The company that won the competition has been disqualified and ordered off the site. The government commission charged with the reconstruction of La Fenice - which in its heyday attracted such stars as Maria Callas - has been forced to start its paperwork from scratch. All over town, red-faced officials have been squealing with indignation. And nobody knows how long it will take to get the cranes working again behind the makeshift wooden hoardings on Campo San Fantin. "This is doing great damage, to the city and the country ... We're going to have to throw away billions of lire," fumed the mayor of Venice, Massimo Cacciari.

The dispute centres on an apparently minor part of the project - a house attached to the Fenice building which is not part of the theatre and which was undamaged by the fire. Impregilo, the construction company that won the contract, left the house out of its plans, while all the others put it in.

The Council of State argued that the Impregilo proposal was incomplete and should never have been taken into consideration. The building site will have to be turned over to the second-placed company, an Italo-German consortium, led by Philip Holzmann, of Munich. It remains to be seen how much of the completed work will have to be demolished, and how much of the building gear, painstakingly assembled by barges plying the narrow canals, can be kept on site.

In the best of cases, the reconstruction will be put back months, shattering dreams of a grand millennial reopening. Impregilo will have to be paid several billion lire for work completed and the city will be forced to buy the house adjacent to the theatre, half of which is in private hands and occupied by long-standing residents.

The Venice authorities could appeal against the Council of State ruling, but this would be so risky and time-consuming that they have decided not to.
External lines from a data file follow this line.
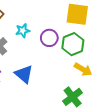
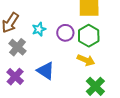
yellow arrow: (83, 69) -> (86, 60), moved

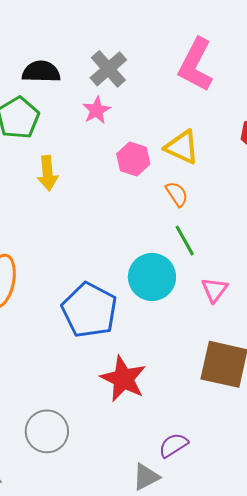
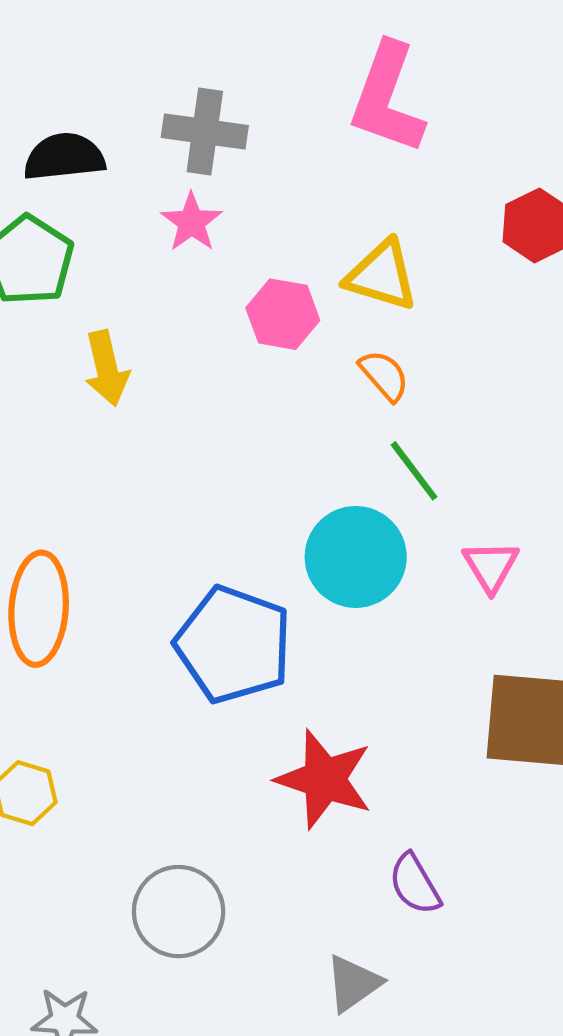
gray cross: (108, 69) -> (205, 132), turned -33
purple semicircle: (173, 445) -> (415, 884), moved, turned -80
gray triangle: (146, 477) -> (353, 983), moved

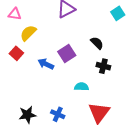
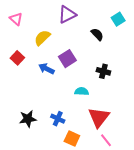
pink triangle: (15, 14) -> (16, 19), turned 32
yellow semicircle: (28, 33) -> (42, 38), moved
black semicircle: (97, 43) -> (97, 34), moved

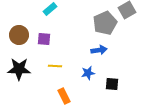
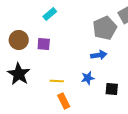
yellow line: (55, 66) -> (57, 81), moved
black star: (19, 69) -> (19, 74), turned 30

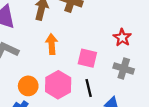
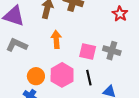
red star: (122, 38) -> (120, 14), moved
gray cross: (124, 69) -> (112, 51), moved

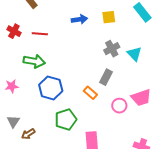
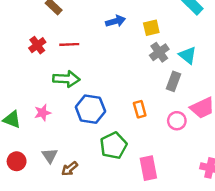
yellow square: (109, 17) -> (151, 28), moved
red cross: (14, 31) -> (37, 45), turned 32
gray rectangle: (106, 77) -> (173, 81), moved
orange rectangle: (90, 93) -> (140, 109), turned 40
"Our plans for the inauguration in December 1999 are definitely sunk. If we're lucky we'll have the theatre ready in the spring or summer of 2000," said the prefect of Venice, Vincenzo Barbati, who is also the commissioner in charge of rebuilding.

It is tempting to interpret the Council of State decision as bureaucratic cheese-paring. But closer inspection of the competition procedure suggests the Venice commission made some strange decisions - the result of incompetence or, as many Venetians suspect, an indulgent attitude towards Impregilo, a subsidiary of Italy's biggest and politically most powerful industrial conglomerate, Fiat.
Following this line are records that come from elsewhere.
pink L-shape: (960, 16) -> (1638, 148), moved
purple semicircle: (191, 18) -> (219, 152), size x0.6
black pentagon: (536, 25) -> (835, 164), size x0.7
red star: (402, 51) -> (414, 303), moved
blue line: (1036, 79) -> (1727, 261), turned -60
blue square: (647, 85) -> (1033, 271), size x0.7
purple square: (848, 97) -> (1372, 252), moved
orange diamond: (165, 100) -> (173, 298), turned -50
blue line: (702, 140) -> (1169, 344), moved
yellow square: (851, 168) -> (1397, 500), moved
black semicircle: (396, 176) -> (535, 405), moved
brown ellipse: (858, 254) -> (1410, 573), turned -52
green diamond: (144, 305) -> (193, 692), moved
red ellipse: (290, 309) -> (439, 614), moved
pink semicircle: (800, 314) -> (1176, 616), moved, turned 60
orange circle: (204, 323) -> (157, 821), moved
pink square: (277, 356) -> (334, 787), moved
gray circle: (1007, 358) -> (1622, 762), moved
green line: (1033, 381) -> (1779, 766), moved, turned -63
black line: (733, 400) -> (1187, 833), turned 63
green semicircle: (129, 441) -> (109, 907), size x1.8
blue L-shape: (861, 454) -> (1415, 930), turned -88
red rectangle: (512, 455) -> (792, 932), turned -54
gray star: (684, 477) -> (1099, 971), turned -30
All the evidence suggests the city intended to include the residential housing in the new Fenice project; councillors had even written to the residents, warning them that they might have to sell. Once the competition was launched, Holzmann specifically asked Mr Barbati's predecessor as prefect, Giovanni Troiani, whether the housing should be included. He replied with a circular letter to all entrants saying it should, "from the roof down to the ground".

It appears that Impregilo relied on an ambiguity in the circular referring to "the south wing of the theatre", not the south wing of the building as a whole. During the adjudication process, Holzmann's project - by the late Aldo Rossi - was deemed the most pleasing, aesthetically speaking, but Impregilo won because its shortcut made the reconstruction faster and cheaper.
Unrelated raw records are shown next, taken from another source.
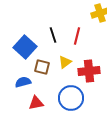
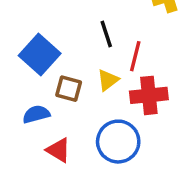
black line: (53, 35) -> (106, 34), moved
red line: (77, 36) -> (135, 56), moved
red triangle: (36, 103) -> (58, 150), turned 42

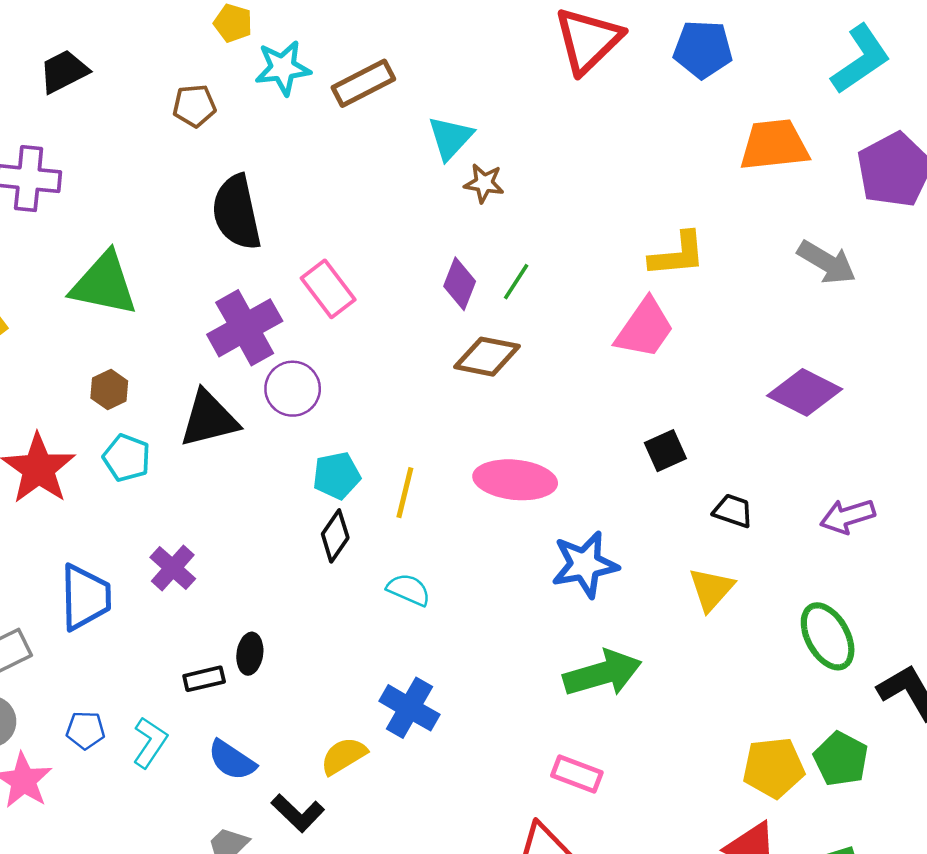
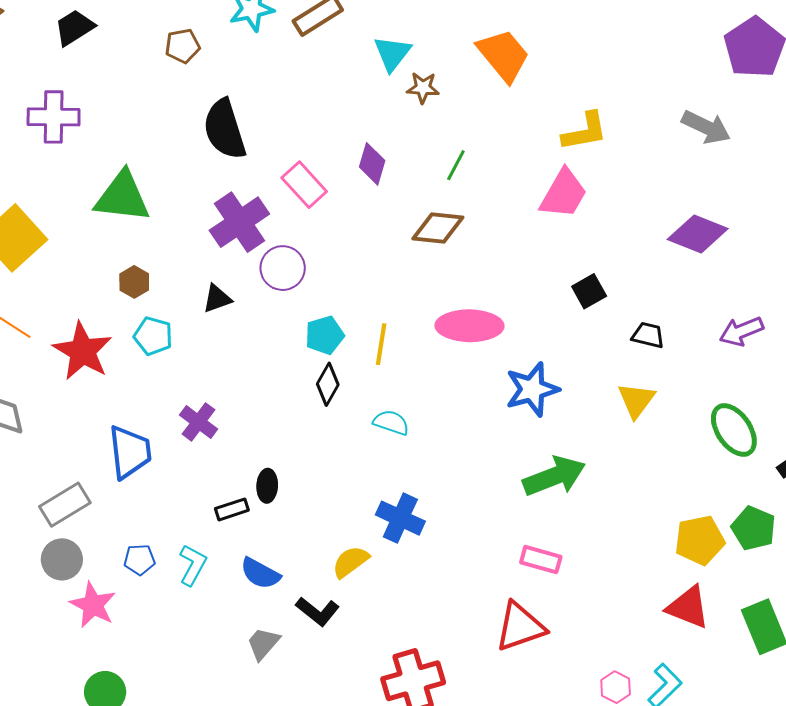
orange trapezoid: (774, 145) -> (503, 55), moved, turned 62
purple diamond: (460, 284) -> (372, 164), moved
black triangle: (209, 419) -> (217, 299), size x0.6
Foul play? If nothing else, the fiasco has embarrassed Mr Cacciari and his image as a straight-dealing, competent mayor. "If anyone has messed up I want to know about it," he thundered as the building site closed last week.

The affair has infuriated the management at La Fenice, which until now has maintained a full programme of events at its temporary home, a prefabricated tent of a theatre erected on Il Tronchetto, an island built on an old rubbish tip that is now the biggest car park in Europe. After the fire, the so-called PalaFenice went up in three weeks, defying the odds to get the 1996 season started on time.

For the reopening, La Fenice had scheduled Riccardo Muti to conduct a choral concert, followed by a production of Tristan and Isolde directed by Bob Wilson. "We have to plan our seasons two years in advance, but now we don't know where we stand," said theatre spokesman Cristiano Chiarot. His desk was strewn with requests from foreign embassies and big companies for opening night tickets. For now, they are going to have to remain unanswered.